The real question about Di Maria should not be why, but where. He can fill a range of tactical roles. He can play wing-back but it seems a waste of his final-third prowess. Di Maria's arrival may see United go back to their roots, unleashing wingers again, and Hallelujah to that. Van Gaal has indicated that his use of 3-5-2 was partly because he questioned the quality of wingers at United with also the subtext that he was waiting for Kevin Strootman to become available, giving United the central powerhouse they so urgently require. The history of the Premier League is traditionally about back-fours, partly because wing-backs can get over-run.
Di Maria offers assorted options, scoring goals through the middle at Benfica as well as when arrowing down the inside-left channel. Yet the lesson of Lisbon in May is that Di Maria shines more on the left.
Comparisons are invidious, and Ryan Giggs was unique, but some of Di Maria's left-sided surges, tricking his way with touch and acceleration around full-backs, echo Giggs.
Wherever Van Gaal plays him, it could mean problems for Juan Mata. If Van Gaal reverted to a 4-3-3/4-2-1-3, with Wayne Rooney playing off Robin van Persie and Di Maria and Adnan Januzaj wide, United would have an attack of goals, creativity and pace.
We should celebrate Di Maria's signing. He adds some welcome additional class to the Premier League, reversing the talent drain to La Liga. It should be a measure of pride that the player who lit up the Champions League is now here but one gutsy, virtuoso display does not make a player a guaranteed success in his next move and certain concerns must be acknowledged.

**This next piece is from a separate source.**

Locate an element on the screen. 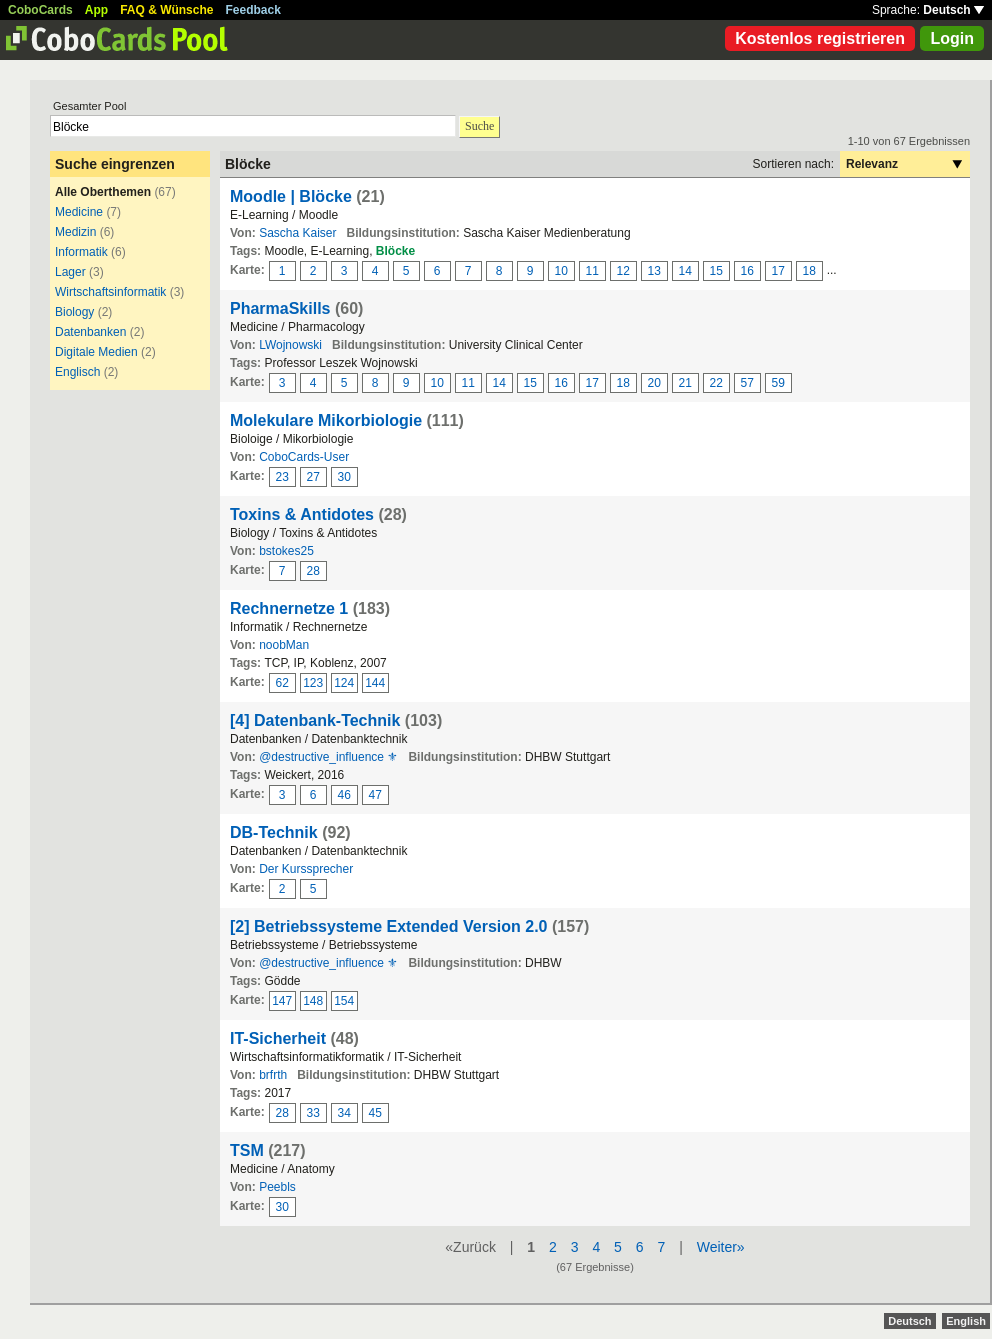 The height and width of the screenshot is (1339, 992). brfrth is located at coordinates (273, 1075). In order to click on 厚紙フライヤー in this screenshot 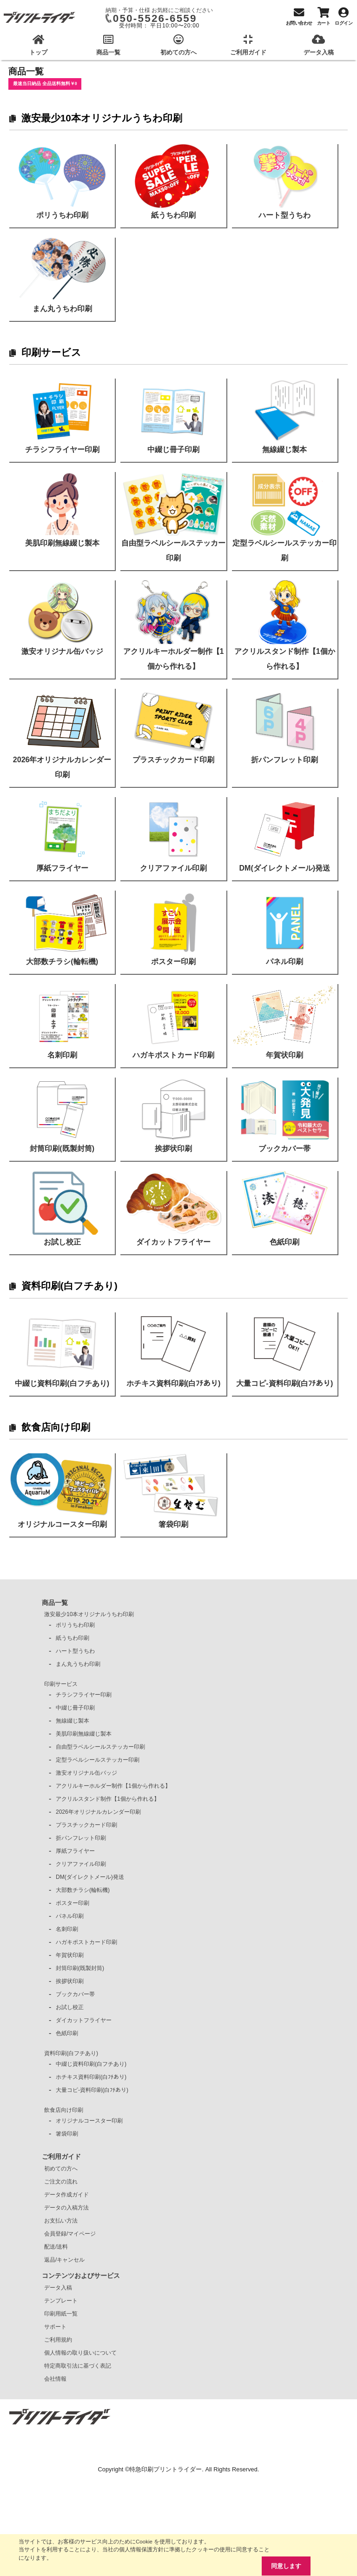, I will do `click(75, 1851)`.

Di Maria needs to learn English quickly and find the right house for him, his wife, and young daughter ASAP. Manchester is far from Madrid in many ways, and degrees, but there will be familiar faces at United and City to mix with off the field. On it, Di Maria heavily favours his left foot, so much so that he regularly engages in the "Rabona" with left foot wrapped around right to deliver the ball. Premier League defenders will show him on to his right.
Warning: Atletico tried that and Di Maria still took them apart.